When planning wishes for an estate, many people aim to avoid the probate process on their passing. Probate can be stressful for family members and it can drag out for months or years, lowering the value of your estate overall. There are steps you can take now to stop this from happening.

The main concept behind avoiding probate is to take assets out of your estate or appoint a new owner over them so that they do not need to be distributed in other ways. It is smart to consult an estate planning attorney about your situation, but here is an overview of your options:

1. Set up a living trust.

A revocable living trust allows you to transfer ownership of your property to another person and lay out your wishes for how it is used. The downside is that you need to keep some of your property to sustain yourself, but any assets transferred through a living trust avoid the probate process completely.

You can give instructions on how the trust should be used after you pass, so choose a trustee that is reliable and will respect your wishes.

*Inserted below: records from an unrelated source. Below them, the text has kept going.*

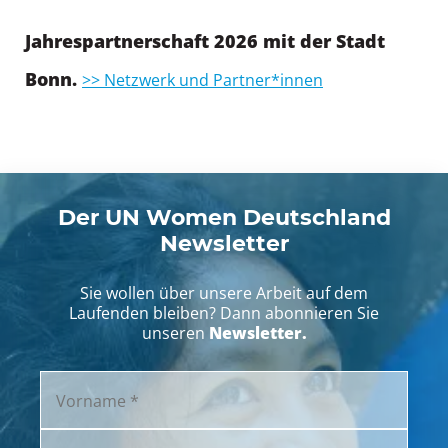
Jahrespartnerschaft 2026 mit der Stadt
Bonn.
>> Netzwerk und Partner*innen
Der UN Women Deutschland
Newsletter
Sie wollen über unsere Arbeit auf dem
Laufenden bleiben? Dann abonnieren Sie
Newsletter.
unseren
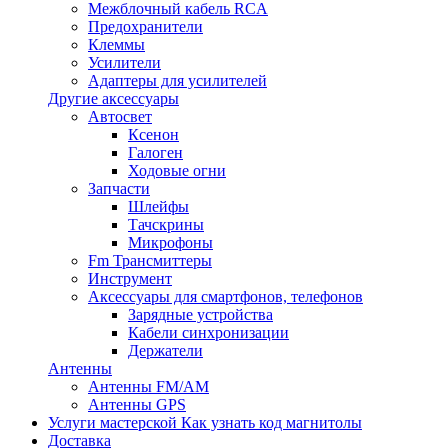
Межблочный кабель RCA
Предохранители
Клеммы
Усилители
Адаптеры для усилителей
Другие аксессуары
Автосвет
Ксенон
Галоген
Ходовые огни
Запчасти
Шлейфы
Тачскрины
Микрофоны
Fm Трансмиттеры
Инструмент
Аксессуары для смартфонов, телефонов
Зарядные устройства
Кабели синхронизации
Держатели
Антенны
Антенны FM/AM
Антенны GPS
Услуги мастерской
Как узнать код магнитолы
Доставка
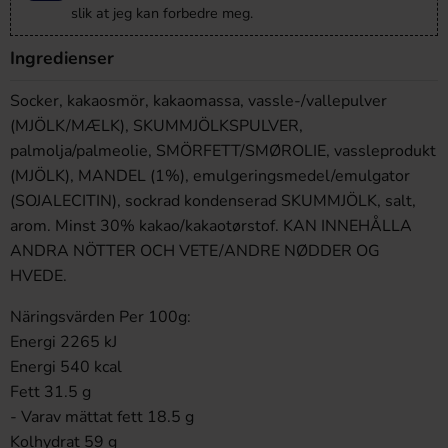
slik at jeg kan forbedre meg.
Ingredienser
Socker, kakaosmör, kakaomassa, vassle-/vallepulver
(MJÖLK/MÆLK), SKUMMJÖLKSPULVER,
palmolja/palmeolie, SMÖRFETT/SMØROLIE, vassleprodukt
(MJÖLK), MANDEL (1%), emulgeringsmedel/emulgator
(SOJALECITIN), sockrad kondenserad SKUMMJÖLK, salt,
arom. Minst 30% kakao/kakaotørstof. KAN INNEHÅLLA
ANDRA NÖTTER OCH VETE/ANDRE NØDDER OG
HVEDE.
Näringsvärden Per 100g:
Energi 2265 kJ
Energi 540 kcal
Fett 31.5 g
- Varav mättat fett 18.5 g
Kolhydrat 59 g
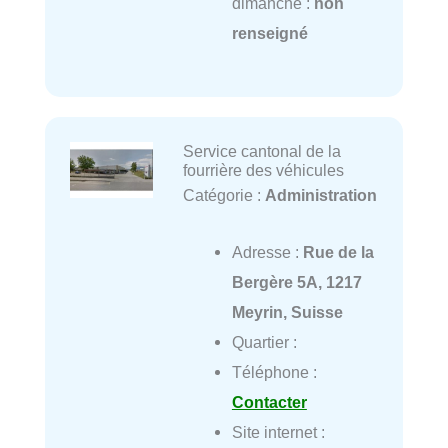
dimanche :
non
renseigné
Service cantonal de la
fourrière des véhicules
Catégorie :
Administration
Adresse :
Rue de la
Bergère 5A, 1217
Meyrin, Suisse
Quartier :
Téléphone :
Contacter
Site internet :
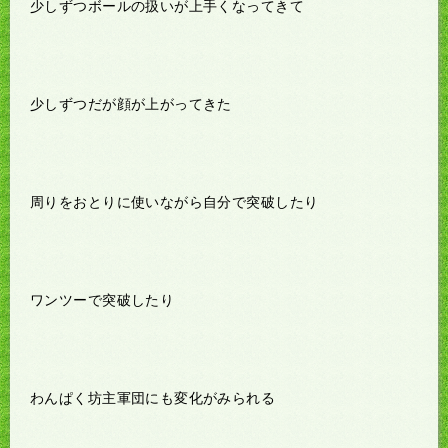
少しずつボールの扱いが上手くなってきて
少しずつだが顔が上がってきた
周りをおとりに使いながら自分で突破したり
ワンツーで突破したり
わんぱく坊主軍団にも変化がみられる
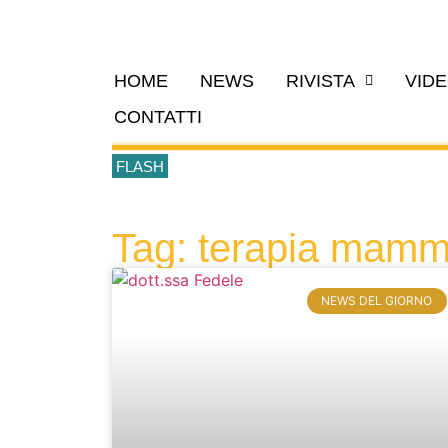
HOME
NEWS
RIVISTA
VID
CONTATTI
FLASH
Tag: terapia mamm
NEWS DEL GIORNO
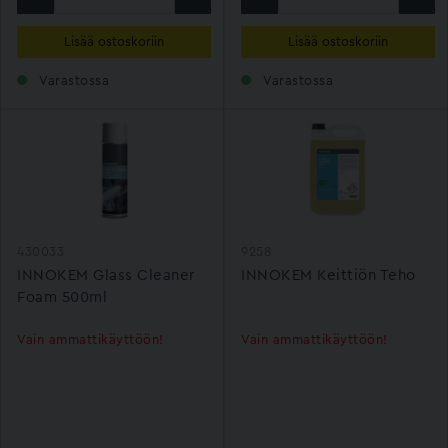
Lisää ostoskoriin
Lisää ostoskoriin
Varastossa
Varastossa
430033
9258
INNOKEM Glass Cleaner
INNOKEM Keittiön Teho
Foam 500ml
Vain ammattikäyttöön!
Vain ammattikäyttöön!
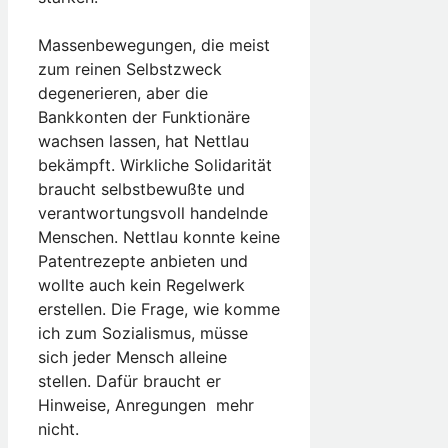
Massenbewegungen, die meist
zum reinen Selbstzweck
degenerieren, aber die
Bankkonten der Funktionäre
wachsen lassen, hat Nettlau
bekämpft. Wirkliche Solidarität
braucht selbstbewußte und
verantwortungsvoll handelnde
Menschen. Nettlau konnte keine
Patentrezepte anbieten und
wollte auch kein Regelwerk
erstellen. Die Frage, wie komme
ich zum Sozialismus, müsse
sich jeder Mensch alleine
stellen. Dafür braucht er
Hinweise, Anregungen ­ mehr
nicht.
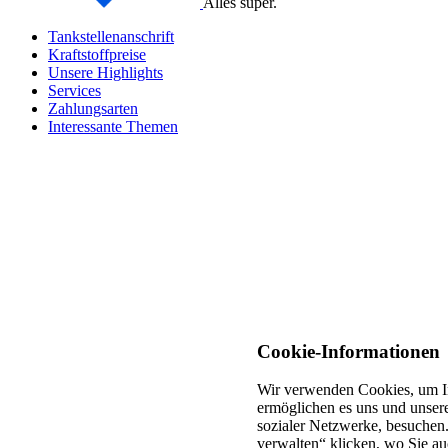
Alles super.
Tankstellenanschrift
Kraftstoffpreise
Unsere Highlights
Services
Zahlungsarten
Interessante Themen
Cookie-Informationen
Wir verwenden Cookies, um In
ermöglichen es uns und unsere
sozialer Netzwerke, besuchen.
verwalten“ klicken, wo Sie au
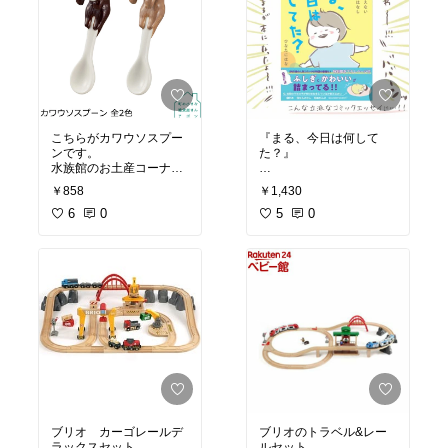
こちらがカワウソスプー
『まる、今日は何して
ンです。
た？』
水族館のお土産コーナー
で見つけて即購入した可
のんびり親子2人と猫一
￥858
￥1,430
愛さでした。
匹で気ままに暮らしてい
6
0
ます。
5
0
あまりの可愛さなので万
が一割れて壊れてしまっ
“今しか会えない”息子ま
たら立ち直れないかも…
るの姿、成長や、他愛の
と思い、探してみたら楽
ない日常を綴ったコミッ
天にもありました…！😂
クエッセイになっていま
（予備買いました…）
す。
めちゃくちゃかわいいで
インスタグラムで公開し
す…とにかくかわいいの
ていたエピソードを書籍
で癒されたい方はぜひ！
用に描き直して収録して
（こちらのショップは39
いる他、インスタを始め
80円以上購入で送料無料
る前の赤ちゃん時代のま
です）
るのエピソードも描き下
ろしています。
ブリオ カーゴレールデ
ブリオのトラベル&レー
#テーブルコーデ
ぜひお手に取っていただ
ラックスセット
ルセット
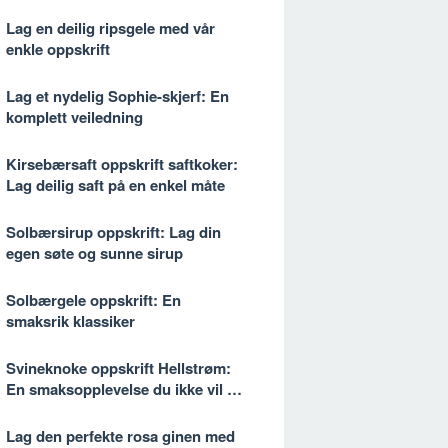
Lag en deilig ripsgele med vår
enkle oppskrift
Lag et nydelig Sophie-skjerf: En
komplett veiledning
Kirsebærsaft oppskrift saftkoker:
Lag deilig saft på en enkel måte
Solbærsirup oppskrift: Lag din
egen søte og sunne sirup
Solbærgele oppskrift: En
smaksrik klassiker
Svineknoke oppskrift Hellstrøm:
En smaksopplevelse du ikke vil gå
glipp av
Lag den perfekte rosa ginen med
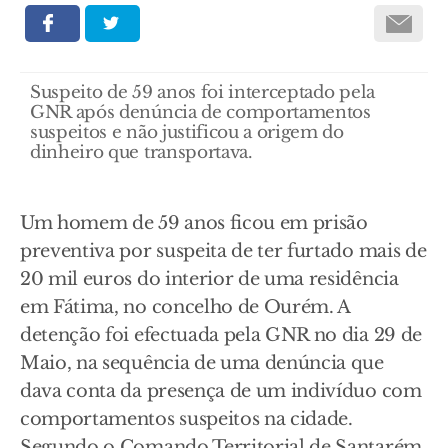
Suspeito de 59 anos foi interceptado pela
GNR após denúncia de comportamentos
suspeitos e não justificou a origem do
dinheiro que transportava.
Um homem de 59 anos ficou em prisão
preventiva por suspeita de ter furtado mais de
20 mil euros do interior de uma residência
em Fátima, no concelho de Ourém. A
detenção foi efectuada pela GNR no dia 29 de
Maio, na sequência de uma denúncia que
dava conta da presença de um indivíduo com
comportamentos suspeitos na cidade.
Segundo o Comando Territorial de Santarém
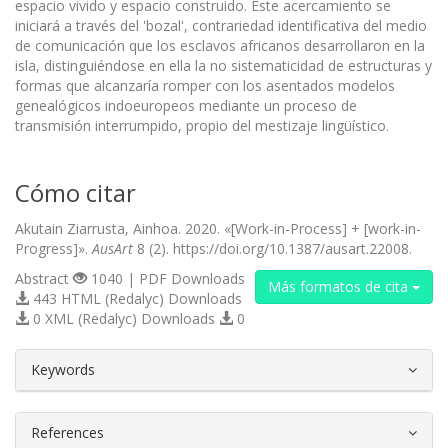
espacio vivido y espacio construido. Este acercamiento se
iniciará a través del 'bozal', contrariedad identificativa del medio
de comunicación que los esclavos africanos desarrollaron en la
isla, distinguiéndose en ella la no sistematicidad de estructuras y
formas que alcanzaría romper con los asentados modelos
genealógicos indoeuropeos mediante un proceso de
transmisión interrumpido, propio del mestizaje lingüístico.
Cómo citar
Akutain Ziarrusta, Ainhoa. 2020. «[Work-in-Process] + [work-in-
Progress]».
AusArt
8 (2). https://doi.org/10.1387/ausart.22008.
Abstract
1040 | PDF Downloads
Más formatos de cita
443 HTML (Redalyc) Downloads
0 XML (Redalyc) Downloads
0
##plugins.themes.bootstrap3.article.d
Keywords
References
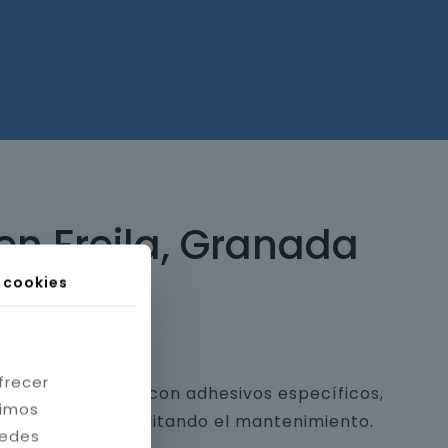
en Freila, Granada
s cookies
frecer
 y piedra natural con adhesivos específicos,
timos
a estética y facilitando el mantenimiento.
redes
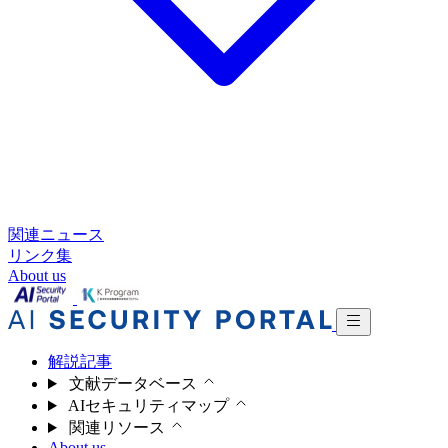
関連ニュース
リンク集
About us
解説記事
文献データベース
AIセキュリティマップ
関連リソース
About us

2. Give joint ownership of property.

Another option is to set up a “right of survivorship” for your property. What this means is that you choose a joint tenant to automatically receive full ownership of the property upon your passing. Because the property will still have an owner, it will not need to pass through probate.

You can set up joint ownership for many assets, such as savings and investment accounts. There are additional joint ownership options for married couples if you want your spouse to be the joint owner.

3. Appoint a beneficiary of your accounts.

Most retirement accounts, such as a 401k, explicitly give you an option to choose a beneficiary. However, you can also choose to appoint a beneficiary for your other accounts, like your bank accounts. You can set up a “payable on death account” or a “transfer on death,” meaning you have full ownership during your lifetime to continue using your accounts and assets but they will automatically pass to a person of your choosing when you pass away.

As with a living trust, make sure you choose someone who will respect your wishes for these assets.